▶ Required action:
Find the line with "Conditions de Vente (CGV)" in the entries below. Repeat it, every following line, and the line with "BESOIN D'AIDE ?", exactly and with nothing added.

[Records provided — start]

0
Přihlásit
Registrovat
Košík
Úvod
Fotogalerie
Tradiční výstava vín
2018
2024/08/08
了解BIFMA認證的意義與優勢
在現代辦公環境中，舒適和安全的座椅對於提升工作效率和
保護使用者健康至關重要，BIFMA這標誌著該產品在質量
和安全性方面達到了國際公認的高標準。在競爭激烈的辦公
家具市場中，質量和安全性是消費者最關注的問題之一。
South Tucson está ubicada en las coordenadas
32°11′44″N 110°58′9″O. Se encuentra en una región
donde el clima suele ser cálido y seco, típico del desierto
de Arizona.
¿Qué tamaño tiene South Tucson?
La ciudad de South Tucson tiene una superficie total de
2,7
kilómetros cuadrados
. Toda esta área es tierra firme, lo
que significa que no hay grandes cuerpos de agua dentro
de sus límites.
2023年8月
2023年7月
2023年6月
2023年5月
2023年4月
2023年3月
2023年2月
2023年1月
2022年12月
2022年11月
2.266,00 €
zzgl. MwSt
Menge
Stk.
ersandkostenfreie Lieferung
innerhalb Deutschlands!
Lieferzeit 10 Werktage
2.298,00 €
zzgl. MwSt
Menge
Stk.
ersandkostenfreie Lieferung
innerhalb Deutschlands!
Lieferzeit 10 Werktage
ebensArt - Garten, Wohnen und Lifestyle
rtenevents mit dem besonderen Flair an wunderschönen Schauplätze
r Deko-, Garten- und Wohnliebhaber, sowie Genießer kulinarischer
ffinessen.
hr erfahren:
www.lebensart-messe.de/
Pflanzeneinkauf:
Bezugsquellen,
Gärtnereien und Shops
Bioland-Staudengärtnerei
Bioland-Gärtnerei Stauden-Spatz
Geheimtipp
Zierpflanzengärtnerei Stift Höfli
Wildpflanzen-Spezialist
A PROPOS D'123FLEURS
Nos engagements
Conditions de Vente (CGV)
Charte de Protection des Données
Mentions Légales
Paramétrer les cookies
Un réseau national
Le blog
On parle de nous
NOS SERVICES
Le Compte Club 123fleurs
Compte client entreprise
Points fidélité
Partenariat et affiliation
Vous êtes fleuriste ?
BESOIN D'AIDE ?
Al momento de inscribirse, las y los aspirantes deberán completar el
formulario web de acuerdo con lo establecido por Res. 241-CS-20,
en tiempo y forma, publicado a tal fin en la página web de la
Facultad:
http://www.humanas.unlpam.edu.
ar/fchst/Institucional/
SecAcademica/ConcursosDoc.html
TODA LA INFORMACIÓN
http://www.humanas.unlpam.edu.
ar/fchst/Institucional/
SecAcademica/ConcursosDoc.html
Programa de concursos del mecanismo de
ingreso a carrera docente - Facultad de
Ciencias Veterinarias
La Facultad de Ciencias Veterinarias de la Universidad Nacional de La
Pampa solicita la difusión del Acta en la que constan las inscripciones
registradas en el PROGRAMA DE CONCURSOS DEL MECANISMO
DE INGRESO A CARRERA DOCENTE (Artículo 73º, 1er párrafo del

[Records provided — finish]

▶ Solved exercise:
Conditions de Vente (CGV)
Charte de Protection des Données
Mentions Légales
Paramétrer les cookies
Un réseau national
Le blog
On parle de nous
NOS SERVICES
Le Compte Club 123fleurs
Compte client entreprise
Points fidélité
Partenariat et affiliation
Vous êtes fleuriste ?
BESOIN D'AIDE ?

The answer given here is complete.